Start of Data excerpts

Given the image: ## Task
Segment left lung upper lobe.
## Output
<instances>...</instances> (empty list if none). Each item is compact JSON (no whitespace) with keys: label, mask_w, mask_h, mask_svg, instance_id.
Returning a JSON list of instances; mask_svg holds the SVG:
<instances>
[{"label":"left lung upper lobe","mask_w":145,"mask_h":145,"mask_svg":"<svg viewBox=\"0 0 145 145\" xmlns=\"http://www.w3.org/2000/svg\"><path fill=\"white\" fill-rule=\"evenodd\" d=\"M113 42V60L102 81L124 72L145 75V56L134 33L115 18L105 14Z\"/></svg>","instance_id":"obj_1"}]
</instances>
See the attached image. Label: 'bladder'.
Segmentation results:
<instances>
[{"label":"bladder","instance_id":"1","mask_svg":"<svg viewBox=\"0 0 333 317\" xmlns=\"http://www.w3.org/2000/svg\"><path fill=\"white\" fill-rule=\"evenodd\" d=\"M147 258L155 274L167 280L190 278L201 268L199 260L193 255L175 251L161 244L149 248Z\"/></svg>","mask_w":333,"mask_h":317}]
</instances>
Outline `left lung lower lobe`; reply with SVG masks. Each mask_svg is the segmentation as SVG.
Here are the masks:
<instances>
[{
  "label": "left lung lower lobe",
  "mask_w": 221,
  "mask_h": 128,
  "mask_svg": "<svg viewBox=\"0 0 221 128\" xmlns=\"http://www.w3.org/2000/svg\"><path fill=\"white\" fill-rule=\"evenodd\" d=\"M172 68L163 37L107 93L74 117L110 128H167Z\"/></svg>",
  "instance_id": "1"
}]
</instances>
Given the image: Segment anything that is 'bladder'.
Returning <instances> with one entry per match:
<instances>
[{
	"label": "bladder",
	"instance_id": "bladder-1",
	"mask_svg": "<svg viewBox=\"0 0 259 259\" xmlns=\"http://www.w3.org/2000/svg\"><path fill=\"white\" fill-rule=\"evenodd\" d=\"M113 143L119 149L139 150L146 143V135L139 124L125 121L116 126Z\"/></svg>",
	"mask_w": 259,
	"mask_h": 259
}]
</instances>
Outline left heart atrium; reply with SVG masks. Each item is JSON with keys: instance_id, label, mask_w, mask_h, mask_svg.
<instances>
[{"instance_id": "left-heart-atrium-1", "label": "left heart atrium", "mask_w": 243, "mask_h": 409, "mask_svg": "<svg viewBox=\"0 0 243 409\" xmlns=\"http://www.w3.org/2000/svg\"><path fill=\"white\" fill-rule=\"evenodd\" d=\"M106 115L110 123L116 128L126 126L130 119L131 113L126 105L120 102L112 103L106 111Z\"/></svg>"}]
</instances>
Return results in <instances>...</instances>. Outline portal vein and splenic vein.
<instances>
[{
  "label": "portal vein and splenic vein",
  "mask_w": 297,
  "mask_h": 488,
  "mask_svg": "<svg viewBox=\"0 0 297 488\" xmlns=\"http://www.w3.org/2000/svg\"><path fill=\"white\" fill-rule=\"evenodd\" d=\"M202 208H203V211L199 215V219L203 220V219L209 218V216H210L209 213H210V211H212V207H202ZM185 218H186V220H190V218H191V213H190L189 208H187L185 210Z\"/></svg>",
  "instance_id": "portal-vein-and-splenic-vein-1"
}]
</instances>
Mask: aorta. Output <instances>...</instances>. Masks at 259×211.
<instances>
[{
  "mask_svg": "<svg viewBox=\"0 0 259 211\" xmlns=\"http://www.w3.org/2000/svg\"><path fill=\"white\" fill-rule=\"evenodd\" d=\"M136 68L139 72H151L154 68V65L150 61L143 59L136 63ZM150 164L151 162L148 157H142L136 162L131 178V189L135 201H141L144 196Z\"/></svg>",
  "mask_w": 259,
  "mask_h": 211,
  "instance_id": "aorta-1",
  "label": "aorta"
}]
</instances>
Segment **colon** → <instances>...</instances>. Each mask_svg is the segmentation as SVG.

End of Data excerpts

**What is required:** Retype each line of the material above exactly.

**Solution below:**
Given the image: ## Task
Segment left lung upper lobe.
## Output
<instances>...</instances> (empty list if none). Each item is compact JSON (no whitespace) with keys: label, mask_w, mask_h, mask_svg, instance_id.
Returning a JSON list of instances; mask_svg holds the SVG:
<instances>
[{"label":"left lung upper lobe","mask_w":145,"mask_h":145,"mask_svg":"<svg viewBox=\"0 0 145 145\" xmlns=\"http://www.w3.org/2000/svg\"><path fill=\"white\" fill-rule=\"evenodd\" d=\"M113 42V60L102 81L124 72L145 75V56L134 33L115 18L105 14Z\"/></svg>","instance_id":"obj_1"}]
</instances>
See the attached image. Label: 'bladder'.
Segmentation results:
<instances>
[{"label":"bladder","instance_id":"1","mask_svg":"<svg viewBox=\"0 0 333 317\" xmlns=\"http://www.w3.org/2000/svg\"><path fill=\"white\" fill-rule=\"evenodd\" d=\"M147 258L155 274L167 280L190 278L201 268L199 260L193 255L175 251L161 244L149 248Z\"/></svg>","mask_w":333,"mask_h":317}]
</instances>
Outline `left lung lower lobe`; reply with SVG masks. Each mask_svg is the segmentation as SVG.
Here are the masks:
<instances>
[{
  "label": "left lung lower lobe",
  "mask_w": 221,
  "mask_h": 128,
  "mask_svg": "<svg viewBox=\"0 0 221 128\" xmlns=\"http://www.w3.org/2000/svg\"><path fill=\"white\" fill-rule=\"evenodd\" d=\"M172 68L163 37L107 93L74 117L110 128H167Z\"/></svg>",
  "instance_id": "1"
}]
</instances>
Given the image: Segment anything that is 'bladder'.
Returning <instances> with one entry per match:
<instances>
[{
	"label": "bladder",
	"instance_id": "bladder-1",
	"mask_svg": "<svg viewBox=\"0 0 259 259\" xmlns=\"http://www.w3.org/2000/svg\"><path fill=\"white\" fill-rule=\"evenodd\" d=\"M113 143L119 149L139 150L146 143V135L139 124L125 121L116 126Z\"/></svg>",
	"mask_w": 259,
	"mask_h": 259
}]
</instances>
Outline left heart atrium; reply with SVG masks. Each item is JSON with keys: instance_id, label, mask_w, mask_h, mask_svg.
<instances>
[{"instance_id": "left-heart-atrium-1", "label": "left heart atrium", "mask_w": 243, "mask_h": 409, "mask_svg": "<svg viewBox=\"0 0 243 409\" xmlns=\"http://www.w3.org/2000/svg\"><path fill=\"white\" fill-rule=\"evenodd\" d=\"M106 115L110 123L116 128L126 126L130 119L131 113L126 105L120 102L112 103L106 111Z\"/></svg>"}]
</instances>
Return results in <instances>...</instances>. Outline portal vein and splenic vein.
<instances>
[{
  "label": "portal vein and splenic vein",
  "mask_w": 297,
  "mask_h": 488,
  "mask_svg": "<svg viewBox=\"0 0 297 488\" xmlns=\"http://www.w3.org/2000/svg\"><path fill=\"white\" fill-rule=\"evenodd\" d=\"M202 208H203V211L199 215V219L203 220V219L209 218V216H210L209 213H210V211H212V207H202ZM185 218H186V220H190V218H191V213H190L189 208H187L185 210Z\"/></svg>",
  "instance_id": "portal-vein-and-splenic-vein-1"
}]
</instances>
Mask: aorta. Output <instances>...</instances>. Masks at 259×211.
<instances>
[{
  "mask_svg": "<svg viewBox=\"0 0 259 211\" xmlns=\"http://www.w3.org/2000/svg\"><path fill=\"white\" fill-rule=\"evenodd\" d=\"M136 68L139 72H151L154 68V65L150 61L143 59L136 63ZM150 164L151 162L148 157H142L136 162L131 178V189L135 201H141L144 196Z\"/></svg>",
  "mask_w": 259,
  "mask_h": 211,
  "instance_id": "aorta-1",
  "label": "aorta"
}]
</instances>
Segment **colon** → <instances>...</instances>. Each mask_svg is the segmentation as SVG.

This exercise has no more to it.